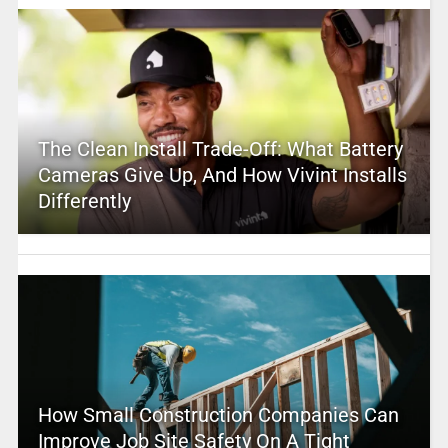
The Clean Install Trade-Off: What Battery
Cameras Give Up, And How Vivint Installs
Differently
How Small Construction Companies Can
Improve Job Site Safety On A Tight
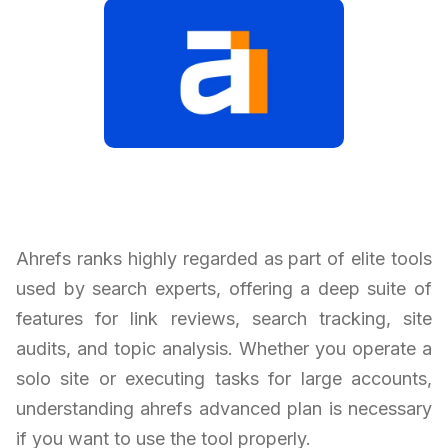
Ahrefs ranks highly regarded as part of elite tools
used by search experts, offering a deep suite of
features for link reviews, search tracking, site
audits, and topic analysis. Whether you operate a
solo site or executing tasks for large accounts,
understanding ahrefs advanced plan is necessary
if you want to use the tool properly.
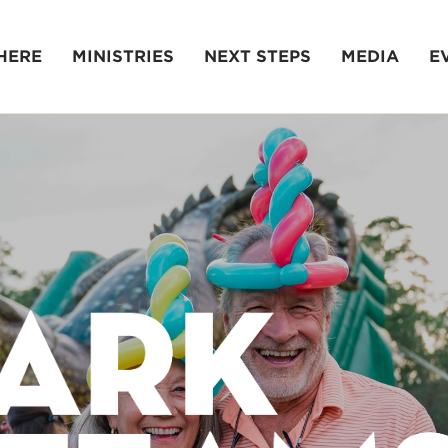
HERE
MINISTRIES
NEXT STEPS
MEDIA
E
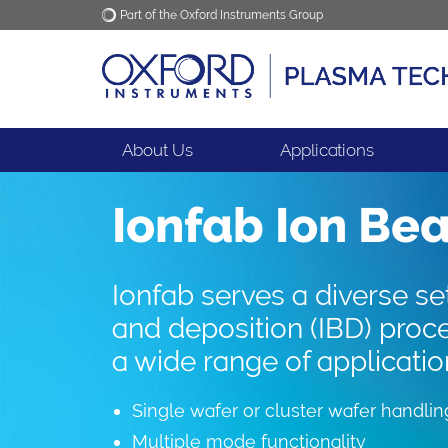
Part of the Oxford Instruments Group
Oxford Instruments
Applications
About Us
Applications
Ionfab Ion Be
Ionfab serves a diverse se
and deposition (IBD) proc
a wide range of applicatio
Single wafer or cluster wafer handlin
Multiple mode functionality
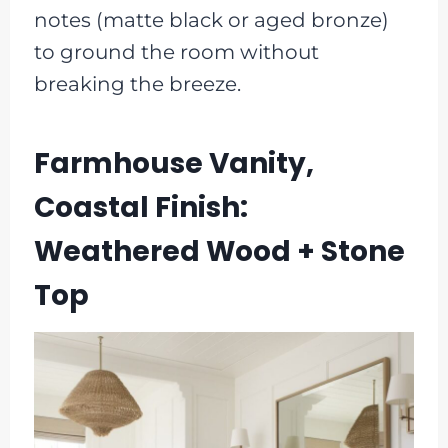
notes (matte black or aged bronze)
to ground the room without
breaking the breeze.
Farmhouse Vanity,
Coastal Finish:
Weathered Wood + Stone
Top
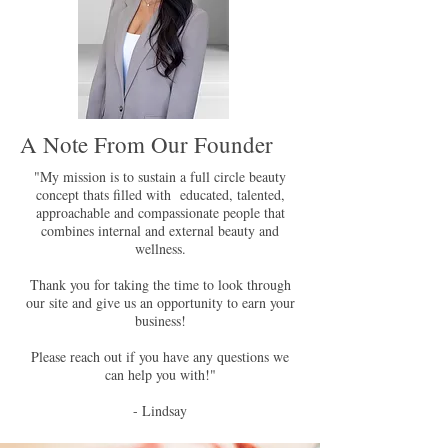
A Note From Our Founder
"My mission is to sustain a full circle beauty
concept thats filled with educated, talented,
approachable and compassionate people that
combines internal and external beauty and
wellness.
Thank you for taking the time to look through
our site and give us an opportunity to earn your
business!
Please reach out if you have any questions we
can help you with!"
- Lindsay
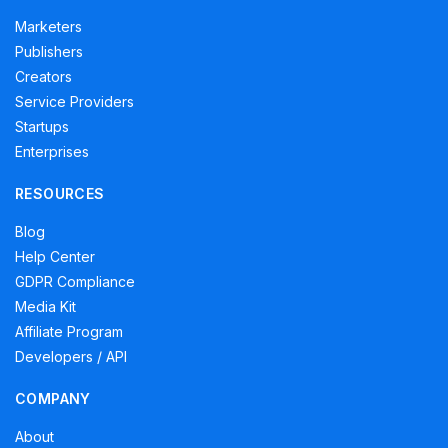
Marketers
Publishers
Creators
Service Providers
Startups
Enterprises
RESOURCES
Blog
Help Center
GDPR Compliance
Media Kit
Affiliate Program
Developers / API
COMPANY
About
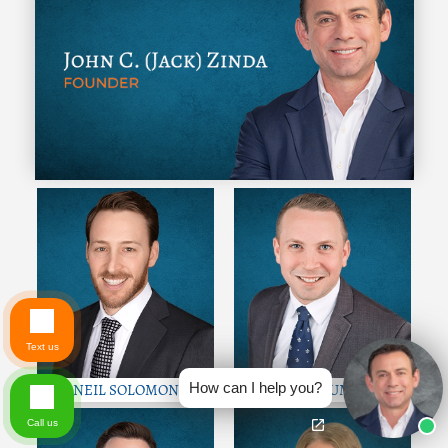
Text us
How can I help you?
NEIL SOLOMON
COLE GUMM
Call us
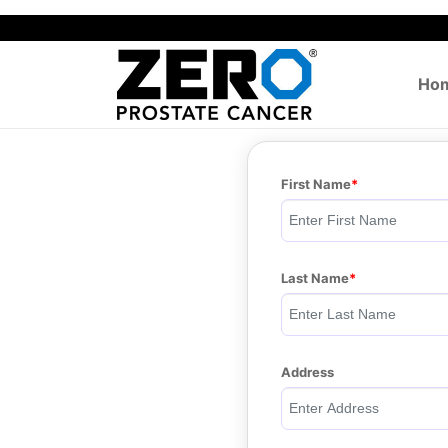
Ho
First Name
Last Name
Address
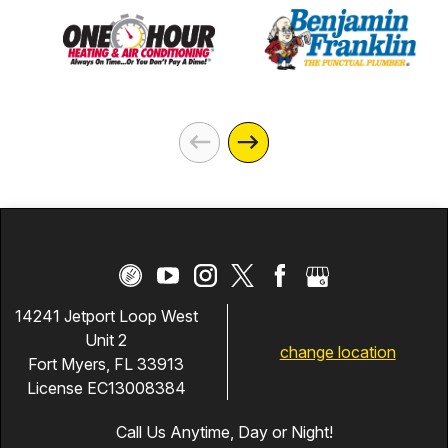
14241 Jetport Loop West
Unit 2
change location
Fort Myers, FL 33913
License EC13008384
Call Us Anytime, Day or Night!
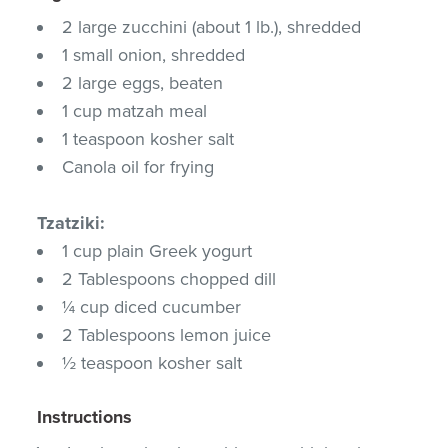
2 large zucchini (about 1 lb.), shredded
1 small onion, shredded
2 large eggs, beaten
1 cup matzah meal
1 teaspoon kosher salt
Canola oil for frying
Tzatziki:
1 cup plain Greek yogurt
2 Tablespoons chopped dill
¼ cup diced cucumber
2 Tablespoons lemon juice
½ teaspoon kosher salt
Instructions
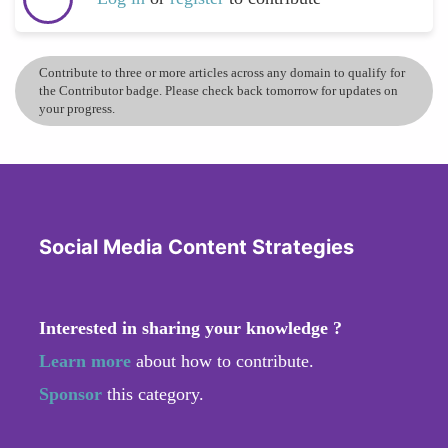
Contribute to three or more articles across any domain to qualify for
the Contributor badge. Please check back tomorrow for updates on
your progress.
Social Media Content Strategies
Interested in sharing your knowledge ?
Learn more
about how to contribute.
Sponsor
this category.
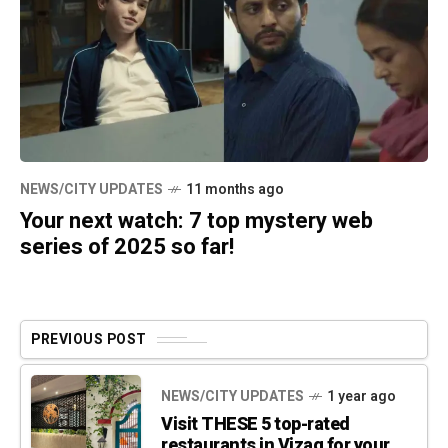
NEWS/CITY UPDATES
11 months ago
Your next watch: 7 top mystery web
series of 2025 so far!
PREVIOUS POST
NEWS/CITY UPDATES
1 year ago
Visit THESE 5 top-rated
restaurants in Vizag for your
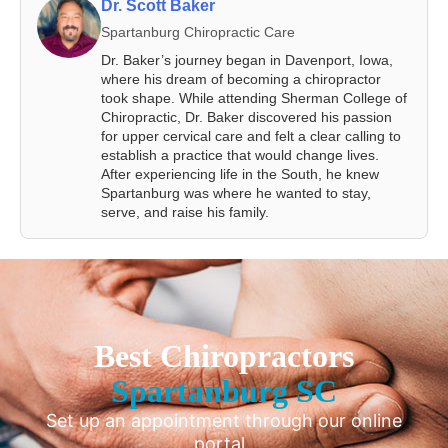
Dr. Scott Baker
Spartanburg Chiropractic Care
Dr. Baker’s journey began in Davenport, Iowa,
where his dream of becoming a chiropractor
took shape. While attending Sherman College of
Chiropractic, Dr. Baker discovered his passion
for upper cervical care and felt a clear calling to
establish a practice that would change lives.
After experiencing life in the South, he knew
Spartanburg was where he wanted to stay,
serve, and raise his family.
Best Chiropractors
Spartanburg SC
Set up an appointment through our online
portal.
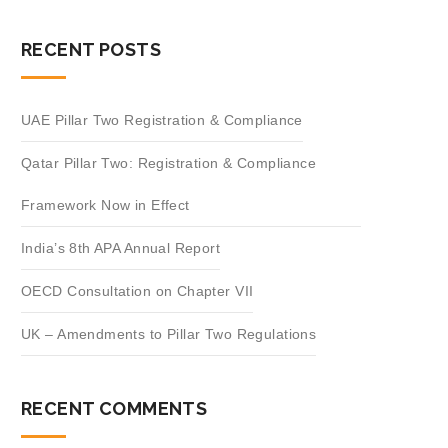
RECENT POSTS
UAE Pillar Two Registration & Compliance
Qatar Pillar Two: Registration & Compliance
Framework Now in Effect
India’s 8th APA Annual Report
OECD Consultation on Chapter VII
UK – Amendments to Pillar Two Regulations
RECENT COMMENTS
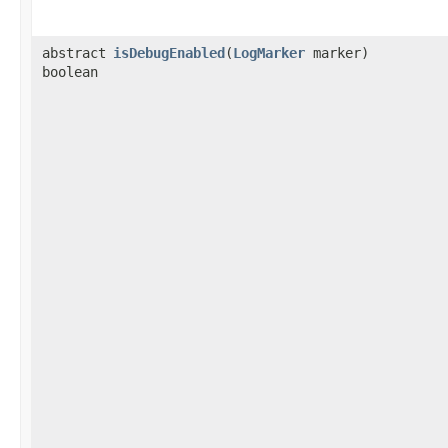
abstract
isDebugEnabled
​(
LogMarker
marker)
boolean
........
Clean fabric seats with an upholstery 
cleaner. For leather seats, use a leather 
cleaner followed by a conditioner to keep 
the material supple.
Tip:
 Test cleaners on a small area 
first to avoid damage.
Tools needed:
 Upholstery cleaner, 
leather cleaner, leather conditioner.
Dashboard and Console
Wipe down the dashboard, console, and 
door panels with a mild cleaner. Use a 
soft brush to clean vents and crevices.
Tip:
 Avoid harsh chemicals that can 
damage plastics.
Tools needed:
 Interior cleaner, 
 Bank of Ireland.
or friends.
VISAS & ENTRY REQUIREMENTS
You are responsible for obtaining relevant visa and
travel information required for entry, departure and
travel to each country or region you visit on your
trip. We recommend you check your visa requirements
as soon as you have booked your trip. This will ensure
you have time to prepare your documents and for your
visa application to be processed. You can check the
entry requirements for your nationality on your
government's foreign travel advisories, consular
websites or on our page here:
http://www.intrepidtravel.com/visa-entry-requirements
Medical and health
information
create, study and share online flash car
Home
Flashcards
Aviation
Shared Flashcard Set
........
PROBLEM STATEMENT: Write out word for word the lines of the listing above from the line with "The Clean Install Trade-Off: What Battery" to the line with "Call Us Anytime, Day or Night!", taking in both of those lines but no pictures.

OUTPUT FOR THIS TASK:
The Clean Install Trade-Off: What Battery
Cameras Give Up, And How Vivint Installs
Differently
How Small Construction Companies Can
Improve Job Site Safety On A Tight
Ahrefs ranks highly regarded as part of elite tools
used by search experts, offering a deep suite of
features for link reviews, search tracking, site
audits, and topic analysis. Whether you operate a
solo site or executing tasks for large accounts,
understanding ahrefs advanced plan is necessary
if you want to use the tool properly.
HERE
MINISTRIES
NEXT STEPS
MEDIA
E
Part of the Oxford Instruments Group
Oxford Instruments
Applications
About Us
Applications
Ionfab Ion Be
Ionfab serves a diverse se
and deposition (IBD) proc
a wide range of applicatio
Single wafer or cluster wafer handlin
Multiple mode functionality
notes (matte black or aged bronze)
to ground the room without
breaking the breeze.
Farmhouse Vanity,
Coastal Finish:
Weathered Wood + Stone
Top
A Note From Our Founder
"My mission is to sustain a full circle beauty
concept thats filled with educated, talented,
approachable and compassionate people that
combines internal and external beauty and
wellness.
Thank you for taking the time to look through
our site and give us an opportunity to earn your
business!
Please reach out if you have any questions we
can help you with!"
- Lindsay
Marketers
Publishers
Creators
Service Providers
Startups
Enterprises
RESOURCES
Blog
Help Center
GDPR Compliance
Media Kit
Affiliate Program
Developers / API
COMPANY
About
Text us
How can I help you?
NEIL SOLOMON
COLE GUMM
Call us
Ho
First Name
Last Name
Address
14241 Jetport Loop West
Unit 2
change location
Fort Myers, FL 33913
License EC13008384
Call Us Anytime, Day or Night!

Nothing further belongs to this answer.